Consulta Pública do Edital de Licitação de STFC

Consulta Pública do Edital de Licitação de STFC

Com proximidade do encerramento da vigência dos contratos de concessão de telefonia fixa em regime público em dezembro de 2025, o Conselho Diretor da ANATEL, em sua reunião realizada em 03/08/2023, aprovou por unanimidade a proposta de Consulta Pública sobre a minuta de novo Edital de concessões de STFC com início de vigência de seus contratos em janeiro de 2026. Tendo a relatoria do Conselheiro Moisés Moreira, a consulta pública sobre a proposição de Edital de Licitação ficará aberta para o recebimento de contribuições do público em geral, por 45 dias, encerrando-se em 25/09/2023.

Contexto Atual das Concessões de STFC

De antemão, destacamos que a proximidade do encerramento dos contratos de concessão provocou a ANATEL a estabelecer um prazo às atuais concessionárias para que se manifestem sobre a vontade de realizar a migração para o regime privado de autorização.
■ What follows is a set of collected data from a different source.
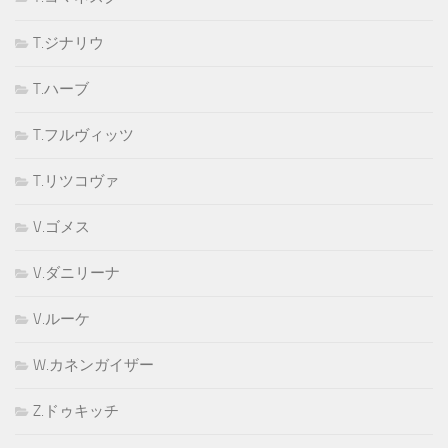
T.ジナリウ
T.ハーブ
T.フルヴィッツ
T.リツコヴァ
V.ゴメス
V.ダニリーナ
V.ルーケ
W.カネンガイザー
Z.ドゥキッチ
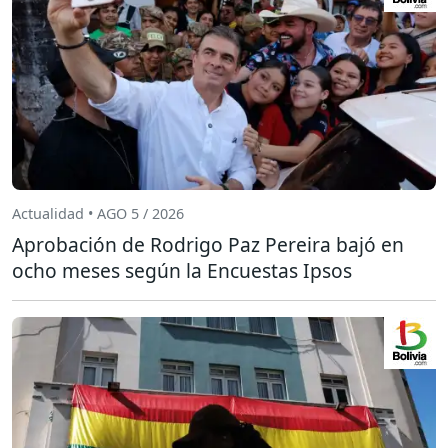
Actualidad • AGO 5 / 2026
Aprobación de Rodrigo Paz Pereira bajó en
ocho meses según la Encuestas Ipsos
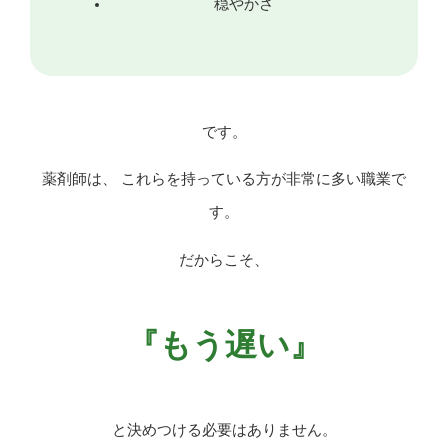
穏やかさ
です。
薬剤師は、 これらを持っている方が非常に多い職業で
す。
だからこそ、
『もう遅い』
と決めつける必要はありません。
Esse novo modelo de telecomunicações é previsto desde a edição da Lei nº 13.879/2019.

Em março deste ano, o Tribunal de Contas da União (TCU) determinou à ANATEL o recálculo dos valores a serem empregados pelas prestadoras, inicialmente fixados em R$ 22,6 bilhões, para a adaptação das concessões de STFC para o modelo de autorização. Segundo a decisão do TCU, objetiva-se que a ANATEL evite “utilizar valores que sejam significativamente discrepantes da efetiva valoração de mercado desses bens”, notadamente os bens reversíveis. Após a revisão dos valores pela ANATEL, com a publicação da decisão no Diário Oficial da União em 25/07/2023, passou a correr o prazo de 120 dias para a manifestação das concessionárias.

Nos termos da Lei nº 13.879/2019, regulamentada pelo Decreto nº 10.402/2020, as atuais concessionárias terão a possibilidade de solicitar a migração da concessão para a autorização até 22/11/2023, o que implica dizer que poderão deixar de ter obrigações de universalização, que proporciona o acesso irrestrito e indiscriminado aos serviços de telecomunicações, e de continuidade, que assegura a permanente fruição dos serviços de telecomunicações por seus usuários. Para a migração far-se-á necessário, no entanto, o pagamento referente ao saldo das concessões avaliado em R$ 33,6 bilhões, isso se somando os valores das 5 concessionárias: Telefônica, Oi, Claro, Algar Telecom e Sercomtel.

O valor do saldo para a adaptação é calculado de acordo com os 6 principais vetores discriminados no Manual Metodológico da ANATEL: saldo constituído por desonerações de obrigações decorrentes de alterações contratuais anteriores (A1) e de potenciais alterações contratuais futuras (A2); saldo da desoneração do ônus bienal do STFC (B1) e saldo da desoneração do Fator X (B2); valor real dos bens reversíveis na data da Adaptação (C1) e valor da exploração do STFC na data da Adaptação (C2). O próprio Manual já passou pela avaliação do TCU , tendo sido determinada a adequação do vetor C1, conforme indicado anteriormente.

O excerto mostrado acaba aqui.